The novel function of SREBP‐1a in pathogenic defense mechanism of macrophages

SREBPs are important regulators of lipid metabolism. Here, we show SREBP‐1a also activates expression of inflammasome component Nlrp1a in mouse macrophages. In addition to lipogenesis, two hallmark inflammasome functions, activation of Caspase‐1 and IL‐1β secretion after LPS or bacterial challenge, are lower in SREBP‐1a deficient (1aDF) macrophages. 1aDF mice secrete less IL‐1β in response to LPS or cecal ligation and puncture (CLP), are resistant to endotoxic shock or severe inflammatory response syndrome, and are more susceptible to infection by S. typhimurium . Thus, SREBP‐1a connects lipid metabolism to the innate immune system.
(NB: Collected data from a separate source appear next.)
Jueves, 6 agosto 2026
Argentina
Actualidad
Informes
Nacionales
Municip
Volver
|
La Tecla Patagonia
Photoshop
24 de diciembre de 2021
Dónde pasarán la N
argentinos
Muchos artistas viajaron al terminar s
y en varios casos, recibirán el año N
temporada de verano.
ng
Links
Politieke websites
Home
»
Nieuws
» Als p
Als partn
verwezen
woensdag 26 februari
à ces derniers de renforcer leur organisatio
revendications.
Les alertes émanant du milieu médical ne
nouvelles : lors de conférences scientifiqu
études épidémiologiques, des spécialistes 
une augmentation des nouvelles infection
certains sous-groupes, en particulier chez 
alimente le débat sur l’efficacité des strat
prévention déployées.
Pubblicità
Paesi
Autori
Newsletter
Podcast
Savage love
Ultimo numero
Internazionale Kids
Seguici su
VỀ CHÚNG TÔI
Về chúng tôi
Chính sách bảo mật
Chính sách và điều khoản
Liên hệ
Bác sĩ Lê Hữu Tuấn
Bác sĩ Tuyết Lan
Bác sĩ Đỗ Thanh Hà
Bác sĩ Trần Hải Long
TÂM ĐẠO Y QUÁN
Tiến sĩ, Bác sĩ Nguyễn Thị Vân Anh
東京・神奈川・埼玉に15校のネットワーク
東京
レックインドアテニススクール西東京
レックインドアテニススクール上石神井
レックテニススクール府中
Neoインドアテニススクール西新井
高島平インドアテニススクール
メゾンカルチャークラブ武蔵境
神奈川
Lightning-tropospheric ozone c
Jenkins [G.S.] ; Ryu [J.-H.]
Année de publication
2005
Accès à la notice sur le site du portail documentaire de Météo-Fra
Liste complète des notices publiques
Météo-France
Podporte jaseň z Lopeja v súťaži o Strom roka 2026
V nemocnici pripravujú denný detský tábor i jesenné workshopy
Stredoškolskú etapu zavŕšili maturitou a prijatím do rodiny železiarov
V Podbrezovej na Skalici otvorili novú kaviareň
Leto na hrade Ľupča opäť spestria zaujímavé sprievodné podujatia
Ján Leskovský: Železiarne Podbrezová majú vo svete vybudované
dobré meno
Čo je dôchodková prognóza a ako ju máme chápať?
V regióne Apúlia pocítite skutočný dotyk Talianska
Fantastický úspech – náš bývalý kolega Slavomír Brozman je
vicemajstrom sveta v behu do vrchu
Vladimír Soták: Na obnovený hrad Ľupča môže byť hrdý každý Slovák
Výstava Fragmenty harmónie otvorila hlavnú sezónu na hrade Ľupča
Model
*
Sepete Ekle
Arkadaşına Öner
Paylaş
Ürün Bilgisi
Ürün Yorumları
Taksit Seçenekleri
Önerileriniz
Moreover, we suggest SREBP‐1a regulates an innate defense response against pathogen attack through phagocytotic function and survival of macrophages. Opsonized target‐mediated phagocytosis was decreased in 1aDF macrophages and SREBP‐1a is also involved in the macrophage survival response after exposure to bacterial toxins through regulation of the anti‐apototic gene Api6. Api6 gene expression is reduced significantly in the 1aDF macrophages and re‐introduction of Api6 expression through an exogenous expression vector in the 1aDF macrophages reverses the apoptosis defect. Our results demonstrate that APi6 is a new direct target of SREBP‐1a in macrophages and as such is an important component that links lipid metabolism to the macrophage response to pathogen challenge.